TEHERAN – Pemerintah Iran menegaskan soliditas internal negaranya di tengah meningkatnya tensi politik dengan Amerika Serikat (AS), dengan membantah keras tudingan adanya perpecahan di dalam struktur kekuasaan Teheran.
Penegasan ini disampaikan para pejabat tinggi Iran sebagai respons atas pernyataan Presiden AS Donald Trump yang sebelumnya menyebut adanya friksi antara kelompok politik di negara tersebut. Iran menilai klaim tersebut tidak berdasar dan mencerminkan kesalahpahaman terhadap dinamika politik domestik mereka.
Kepala otoritas kehakiman Iran, Gholam-Hossein Mohseni-Ejei, menanggapi langsung isu tersebut melalui pernyataan di media sosial X pada Kamis (23/4/2026).
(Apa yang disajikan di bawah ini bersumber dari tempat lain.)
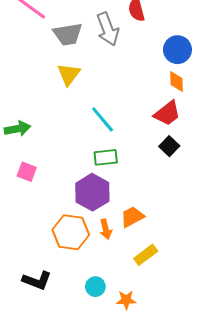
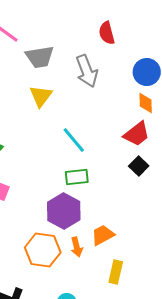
gray arrow: (108, 29) -> (87, 71), moved
yellow rectangle: (146, 255) -> (116, 272), turned -40

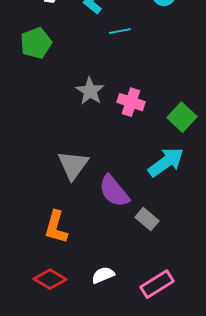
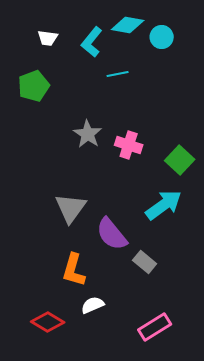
orange L-shape: (56, 227) -> (74, 270), moved
white semicircle: (103, 275) -> (93, 305), moved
Ia menilai narasi yang dibangun pihak Barat tidak sesuai dengan realitas di lapangan.
“Mohseni-Ejei mengatakan bahwa Trump seharusnya ‘menyadari bahwa istilah ‘garis keras’ dan ‘moderat’ adalah label yang dibuat-buat tanpa dasar yang nyata, yang umum digunakan dalam wacana politik Barat’,” sebagaimana dilansir Al Arabiya, Jumat, (24/04/2026).
Menurut Iran, penyematan istilah seperti “garis keras” dan “moderat” kerap digunakan untuk menggambarkan perbedaan pandangan politik di negara tersebut, namun dianggap tidak relevan dalam konteks sistem pemerintahan Iran yang berbasis pada kesatuan ideologi nasional.
Pernyataan ini muncul di tengah meningkatnya ketegangan geopolitik antara Teheran dan Washington, terutama terkait isu keamanan regional dan kebijakan luar negeri di kawasan Timur Tengah. Iran berupaya menunjukkan bahwa stabilitas internal tetap terjaga meskipun mendapat tekanan dari luar.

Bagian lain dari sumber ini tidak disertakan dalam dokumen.